The Columbian home page

Wednesday, September 23, 2009

Gallery of Writing celebrates the everyday written word

By TJ Guese, special contributor

Columbia College students, faculty and staff have the opportunity to participate in a national project designed to get people writing. Lynda Dunham, director of the Seabrook Writing Center, says the center is participating in a nationwide project created by the National Council of Teachers of English (NCTE). 

The NCTE has been lobbying Congress to declare Oct. 20, 2009 the National Day on Writing. To celebrate this day, the NCTE has created the National Gallery of Writing, a Web site designed to display written works. “Whether we call it texting, IMing, jotting a note, writing a letter, posting an e-mail, blogging, making a video, building an electronic presentation, composing a memo, keeping a diary, or just pulling together a report, Americans are writing like never before,” says the NCTE.

Any type of writing can be submitted to the gallery. The NCTE says the purpose of the gallery is to collect the everyday writing of Americans in order to gain an understanding of what is important to writers as well as when writing matters.  Dunham says submissions could be research papers, poems, short stories or even “a note from a mother to her daughter saying how much she loves her.” 

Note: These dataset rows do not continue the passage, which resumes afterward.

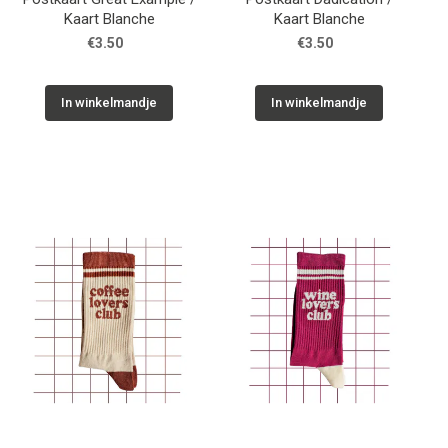
Kaart Blanche
Kaart Blanche
€3.50
€3.50
In winkelmandje
In winkelmandje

To encourage participation at Columbia College, the Writing Center and Ivy Review are offering a reward of candy upon proof of submission to the gallery.  In addition, everyone who submits a work to the gallery will be entered into a drawing for a free pass to RagTag Theater.  The Writing Center will accept the printed “submission accepted” page as proof of participation in its offices at 212 Missouri Hall.

Tram Nguyen, a freshman from Vietnam, submitted to the National Day of Writing.  She put together a video story about Shane Filan, a singer with the Irish pop group Westlife. “I put a lot of effort into the video. [Making a video] made it more fun and was a different approach to writing,” says Nguyen. 

To submit a written work to the National Gallery of Writing, visit galleryofwriting.org. Submissions will be accepted until June 10, 2010. The gallery will remain in place until June 30, 2010.




Randi Preece brainstorms ideas for her next response 
paper in Environmental Literature. Photo by Amanda Noel.

2 comments:

JD said...

www.galleryofwriting.com is a dead link. Can you please post the correct link?

The Columbian said...

The link has been corrected. Thank you for the head's up.